◆ What needs to be done
The lines wanted are those in the data below that include "ailleurs".

Dataset entries
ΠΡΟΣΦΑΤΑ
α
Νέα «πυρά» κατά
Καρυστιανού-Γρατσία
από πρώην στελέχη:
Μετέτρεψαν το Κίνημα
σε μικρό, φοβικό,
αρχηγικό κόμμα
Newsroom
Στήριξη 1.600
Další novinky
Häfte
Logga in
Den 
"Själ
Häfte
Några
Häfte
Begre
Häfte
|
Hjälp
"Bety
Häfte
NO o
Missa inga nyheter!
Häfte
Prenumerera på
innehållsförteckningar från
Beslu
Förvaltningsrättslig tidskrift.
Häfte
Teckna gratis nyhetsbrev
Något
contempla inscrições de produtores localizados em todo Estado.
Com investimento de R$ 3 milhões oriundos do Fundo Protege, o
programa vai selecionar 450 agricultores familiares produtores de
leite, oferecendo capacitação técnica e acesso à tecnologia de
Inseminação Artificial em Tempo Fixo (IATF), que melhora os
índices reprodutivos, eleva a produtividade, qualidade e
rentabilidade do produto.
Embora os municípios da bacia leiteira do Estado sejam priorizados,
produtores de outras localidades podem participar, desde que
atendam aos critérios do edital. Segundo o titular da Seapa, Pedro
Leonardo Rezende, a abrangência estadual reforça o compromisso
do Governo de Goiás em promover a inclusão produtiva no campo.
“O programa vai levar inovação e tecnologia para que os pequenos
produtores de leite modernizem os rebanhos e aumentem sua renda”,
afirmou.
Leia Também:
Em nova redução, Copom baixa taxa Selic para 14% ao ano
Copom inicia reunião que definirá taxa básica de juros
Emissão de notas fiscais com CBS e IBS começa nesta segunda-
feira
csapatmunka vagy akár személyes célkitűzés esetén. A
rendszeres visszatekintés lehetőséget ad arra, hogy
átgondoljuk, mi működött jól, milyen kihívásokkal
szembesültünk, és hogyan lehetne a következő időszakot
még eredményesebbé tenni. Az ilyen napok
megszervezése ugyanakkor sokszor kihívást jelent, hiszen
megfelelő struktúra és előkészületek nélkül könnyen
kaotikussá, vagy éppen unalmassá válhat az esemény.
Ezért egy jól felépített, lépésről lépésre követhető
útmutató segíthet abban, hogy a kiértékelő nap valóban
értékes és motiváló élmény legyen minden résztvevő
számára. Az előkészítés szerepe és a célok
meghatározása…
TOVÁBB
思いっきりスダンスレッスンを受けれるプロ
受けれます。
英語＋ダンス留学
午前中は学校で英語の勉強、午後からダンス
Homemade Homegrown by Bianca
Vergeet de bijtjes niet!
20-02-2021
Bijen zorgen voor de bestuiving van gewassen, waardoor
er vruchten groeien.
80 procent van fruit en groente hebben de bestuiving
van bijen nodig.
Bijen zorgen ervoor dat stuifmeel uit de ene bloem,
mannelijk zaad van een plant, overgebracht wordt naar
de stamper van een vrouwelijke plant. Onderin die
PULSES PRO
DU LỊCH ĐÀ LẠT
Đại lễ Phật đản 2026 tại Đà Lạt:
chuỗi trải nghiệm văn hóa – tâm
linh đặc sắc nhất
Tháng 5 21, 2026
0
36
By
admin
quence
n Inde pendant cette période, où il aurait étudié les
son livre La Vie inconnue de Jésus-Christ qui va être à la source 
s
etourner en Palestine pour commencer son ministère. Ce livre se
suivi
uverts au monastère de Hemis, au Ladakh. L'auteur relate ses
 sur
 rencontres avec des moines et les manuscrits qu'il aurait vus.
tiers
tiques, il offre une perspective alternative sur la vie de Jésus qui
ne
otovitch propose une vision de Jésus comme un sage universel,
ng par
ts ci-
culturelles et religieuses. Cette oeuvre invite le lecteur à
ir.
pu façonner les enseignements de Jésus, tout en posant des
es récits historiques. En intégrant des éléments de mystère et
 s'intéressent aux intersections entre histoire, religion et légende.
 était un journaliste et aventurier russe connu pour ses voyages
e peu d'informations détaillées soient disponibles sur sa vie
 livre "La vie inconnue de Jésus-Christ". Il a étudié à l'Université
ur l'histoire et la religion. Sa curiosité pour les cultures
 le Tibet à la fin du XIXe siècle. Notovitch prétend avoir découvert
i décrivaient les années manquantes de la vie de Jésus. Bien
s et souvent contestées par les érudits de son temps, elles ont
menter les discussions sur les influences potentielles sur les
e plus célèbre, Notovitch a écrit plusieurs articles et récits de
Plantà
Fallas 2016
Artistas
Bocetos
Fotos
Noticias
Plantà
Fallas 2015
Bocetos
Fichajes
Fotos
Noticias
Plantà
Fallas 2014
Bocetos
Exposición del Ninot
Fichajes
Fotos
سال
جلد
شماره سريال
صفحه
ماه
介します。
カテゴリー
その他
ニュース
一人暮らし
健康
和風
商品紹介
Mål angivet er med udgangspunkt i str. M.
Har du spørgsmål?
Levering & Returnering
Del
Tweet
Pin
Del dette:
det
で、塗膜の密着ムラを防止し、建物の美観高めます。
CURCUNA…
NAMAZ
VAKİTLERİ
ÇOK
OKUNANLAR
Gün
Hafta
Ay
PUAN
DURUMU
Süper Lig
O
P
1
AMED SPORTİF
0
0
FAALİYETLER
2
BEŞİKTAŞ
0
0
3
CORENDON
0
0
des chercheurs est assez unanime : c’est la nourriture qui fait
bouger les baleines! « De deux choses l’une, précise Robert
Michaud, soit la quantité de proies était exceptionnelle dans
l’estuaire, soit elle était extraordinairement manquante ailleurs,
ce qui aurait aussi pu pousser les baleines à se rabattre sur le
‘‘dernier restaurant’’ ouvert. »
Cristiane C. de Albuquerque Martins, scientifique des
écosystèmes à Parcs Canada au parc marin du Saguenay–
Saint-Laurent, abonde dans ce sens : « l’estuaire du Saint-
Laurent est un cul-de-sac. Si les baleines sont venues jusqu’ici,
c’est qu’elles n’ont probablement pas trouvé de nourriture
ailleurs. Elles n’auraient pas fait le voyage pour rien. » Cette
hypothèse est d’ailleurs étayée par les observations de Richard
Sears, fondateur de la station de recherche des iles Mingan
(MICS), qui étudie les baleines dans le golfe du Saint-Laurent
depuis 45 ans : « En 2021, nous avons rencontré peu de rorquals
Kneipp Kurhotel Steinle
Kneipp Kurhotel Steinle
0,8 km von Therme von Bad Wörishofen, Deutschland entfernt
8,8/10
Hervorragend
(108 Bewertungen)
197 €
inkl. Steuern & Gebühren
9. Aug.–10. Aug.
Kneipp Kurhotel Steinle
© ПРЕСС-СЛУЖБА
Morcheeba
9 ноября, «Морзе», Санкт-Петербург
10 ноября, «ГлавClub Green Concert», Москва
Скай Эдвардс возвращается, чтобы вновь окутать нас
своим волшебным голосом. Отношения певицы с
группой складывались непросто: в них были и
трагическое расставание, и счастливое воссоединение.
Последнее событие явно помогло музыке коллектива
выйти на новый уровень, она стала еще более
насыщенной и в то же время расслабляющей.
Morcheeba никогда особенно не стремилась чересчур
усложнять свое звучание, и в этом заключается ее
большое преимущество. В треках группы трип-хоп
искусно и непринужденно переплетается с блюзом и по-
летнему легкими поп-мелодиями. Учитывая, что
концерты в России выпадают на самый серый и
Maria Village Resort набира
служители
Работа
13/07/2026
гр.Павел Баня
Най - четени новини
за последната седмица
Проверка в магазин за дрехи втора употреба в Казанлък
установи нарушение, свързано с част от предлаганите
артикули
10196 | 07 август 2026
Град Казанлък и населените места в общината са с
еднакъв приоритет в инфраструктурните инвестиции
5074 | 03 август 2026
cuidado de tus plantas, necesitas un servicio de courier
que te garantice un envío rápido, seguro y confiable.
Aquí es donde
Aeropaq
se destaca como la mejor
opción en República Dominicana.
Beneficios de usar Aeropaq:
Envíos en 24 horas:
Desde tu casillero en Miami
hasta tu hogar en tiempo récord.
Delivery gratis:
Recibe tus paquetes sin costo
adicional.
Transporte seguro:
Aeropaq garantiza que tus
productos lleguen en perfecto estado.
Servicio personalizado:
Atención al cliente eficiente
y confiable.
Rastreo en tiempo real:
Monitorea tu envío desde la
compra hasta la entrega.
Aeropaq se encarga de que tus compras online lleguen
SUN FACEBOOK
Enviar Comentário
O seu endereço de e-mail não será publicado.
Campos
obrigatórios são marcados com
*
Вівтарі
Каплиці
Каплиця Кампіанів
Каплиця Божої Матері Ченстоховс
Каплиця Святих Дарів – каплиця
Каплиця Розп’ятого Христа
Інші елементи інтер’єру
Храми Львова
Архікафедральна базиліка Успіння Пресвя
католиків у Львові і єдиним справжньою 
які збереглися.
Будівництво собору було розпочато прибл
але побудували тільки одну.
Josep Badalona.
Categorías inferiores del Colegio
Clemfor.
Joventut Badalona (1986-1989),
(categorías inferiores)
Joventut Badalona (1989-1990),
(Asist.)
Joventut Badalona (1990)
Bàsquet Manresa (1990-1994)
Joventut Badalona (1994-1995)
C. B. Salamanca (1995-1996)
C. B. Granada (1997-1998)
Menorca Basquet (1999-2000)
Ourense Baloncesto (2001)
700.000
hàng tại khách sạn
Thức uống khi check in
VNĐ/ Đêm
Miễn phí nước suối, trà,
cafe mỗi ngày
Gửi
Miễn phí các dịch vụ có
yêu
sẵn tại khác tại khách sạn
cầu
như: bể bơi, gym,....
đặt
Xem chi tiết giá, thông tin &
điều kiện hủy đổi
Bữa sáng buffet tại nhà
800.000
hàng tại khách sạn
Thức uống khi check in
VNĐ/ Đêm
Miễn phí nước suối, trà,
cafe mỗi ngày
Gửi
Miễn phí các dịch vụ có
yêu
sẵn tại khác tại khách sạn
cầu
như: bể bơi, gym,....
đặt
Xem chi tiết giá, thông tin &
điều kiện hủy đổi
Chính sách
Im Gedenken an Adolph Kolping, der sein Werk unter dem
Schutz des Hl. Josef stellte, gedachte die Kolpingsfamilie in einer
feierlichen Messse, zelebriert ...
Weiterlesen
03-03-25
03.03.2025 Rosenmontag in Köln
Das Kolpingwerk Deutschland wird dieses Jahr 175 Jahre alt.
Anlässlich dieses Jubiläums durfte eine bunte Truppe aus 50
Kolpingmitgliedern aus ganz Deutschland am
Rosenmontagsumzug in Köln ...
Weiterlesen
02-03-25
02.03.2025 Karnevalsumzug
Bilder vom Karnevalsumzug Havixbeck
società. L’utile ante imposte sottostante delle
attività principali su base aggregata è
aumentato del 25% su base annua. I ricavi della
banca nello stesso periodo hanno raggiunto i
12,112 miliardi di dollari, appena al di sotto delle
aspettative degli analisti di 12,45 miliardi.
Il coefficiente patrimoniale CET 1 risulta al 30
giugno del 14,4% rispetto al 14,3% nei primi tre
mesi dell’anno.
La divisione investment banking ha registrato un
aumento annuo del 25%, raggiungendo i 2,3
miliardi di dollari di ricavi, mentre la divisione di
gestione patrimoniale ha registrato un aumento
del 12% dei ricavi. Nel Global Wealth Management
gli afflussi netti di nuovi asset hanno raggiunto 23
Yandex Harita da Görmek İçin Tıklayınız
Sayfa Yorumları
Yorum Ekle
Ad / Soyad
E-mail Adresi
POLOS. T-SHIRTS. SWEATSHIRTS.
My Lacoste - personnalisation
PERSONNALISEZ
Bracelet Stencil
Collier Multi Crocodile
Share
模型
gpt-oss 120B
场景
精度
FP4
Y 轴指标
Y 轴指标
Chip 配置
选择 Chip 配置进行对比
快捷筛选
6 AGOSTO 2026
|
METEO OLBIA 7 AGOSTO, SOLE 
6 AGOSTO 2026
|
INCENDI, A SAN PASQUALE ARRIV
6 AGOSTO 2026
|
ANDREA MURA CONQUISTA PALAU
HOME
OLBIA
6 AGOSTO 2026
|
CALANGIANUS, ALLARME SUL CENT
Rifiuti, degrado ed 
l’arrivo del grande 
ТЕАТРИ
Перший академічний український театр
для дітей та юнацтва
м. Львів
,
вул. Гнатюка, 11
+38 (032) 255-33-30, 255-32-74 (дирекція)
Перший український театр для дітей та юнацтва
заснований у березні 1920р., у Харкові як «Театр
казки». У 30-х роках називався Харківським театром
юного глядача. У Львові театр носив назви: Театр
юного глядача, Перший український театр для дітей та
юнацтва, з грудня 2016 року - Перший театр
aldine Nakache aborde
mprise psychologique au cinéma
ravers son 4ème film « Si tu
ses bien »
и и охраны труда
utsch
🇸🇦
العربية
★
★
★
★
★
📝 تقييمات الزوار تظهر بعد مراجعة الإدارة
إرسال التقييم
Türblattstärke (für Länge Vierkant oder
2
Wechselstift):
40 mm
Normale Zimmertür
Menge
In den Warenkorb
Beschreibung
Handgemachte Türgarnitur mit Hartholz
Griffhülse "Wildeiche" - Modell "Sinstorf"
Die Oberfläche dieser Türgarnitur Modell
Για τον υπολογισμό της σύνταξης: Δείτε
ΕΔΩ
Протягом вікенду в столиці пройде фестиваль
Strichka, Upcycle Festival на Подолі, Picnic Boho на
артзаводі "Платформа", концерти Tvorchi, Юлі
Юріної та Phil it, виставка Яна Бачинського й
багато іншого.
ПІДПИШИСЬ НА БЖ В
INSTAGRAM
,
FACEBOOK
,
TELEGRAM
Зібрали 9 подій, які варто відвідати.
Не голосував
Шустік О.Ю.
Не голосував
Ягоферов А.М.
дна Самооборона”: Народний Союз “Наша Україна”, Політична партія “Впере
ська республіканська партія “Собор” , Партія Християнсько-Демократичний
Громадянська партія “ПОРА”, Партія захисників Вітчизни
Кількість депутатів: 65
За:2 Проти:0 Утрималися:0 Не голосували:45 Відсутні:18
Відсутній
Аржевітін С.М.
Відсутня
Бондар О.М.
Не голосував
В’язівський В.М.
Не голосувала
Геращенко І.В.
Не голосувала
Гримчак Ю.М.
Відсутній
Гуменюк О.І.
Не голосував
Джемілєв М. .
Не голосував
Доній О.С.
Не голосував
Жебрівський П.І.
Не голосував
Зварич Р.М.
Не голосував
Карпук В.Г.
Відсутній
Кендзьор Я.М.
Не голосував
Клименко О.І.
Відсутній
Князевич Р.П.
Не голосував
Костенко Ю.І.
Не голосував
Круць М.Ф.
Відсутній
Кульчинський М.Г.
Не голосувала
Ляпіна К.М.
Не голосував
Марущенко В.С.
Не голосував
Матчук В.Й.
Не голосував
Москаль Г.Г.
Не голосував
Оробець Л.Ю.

◆ Solved exercise
l’estuaire, soit elle était extraordinairement manquante ailleurs,
ailleurs. Elles n’auraient pas fait le voyage pour rien. » Cette
hypothèse est d’ailleurs étayée par les observations de Richard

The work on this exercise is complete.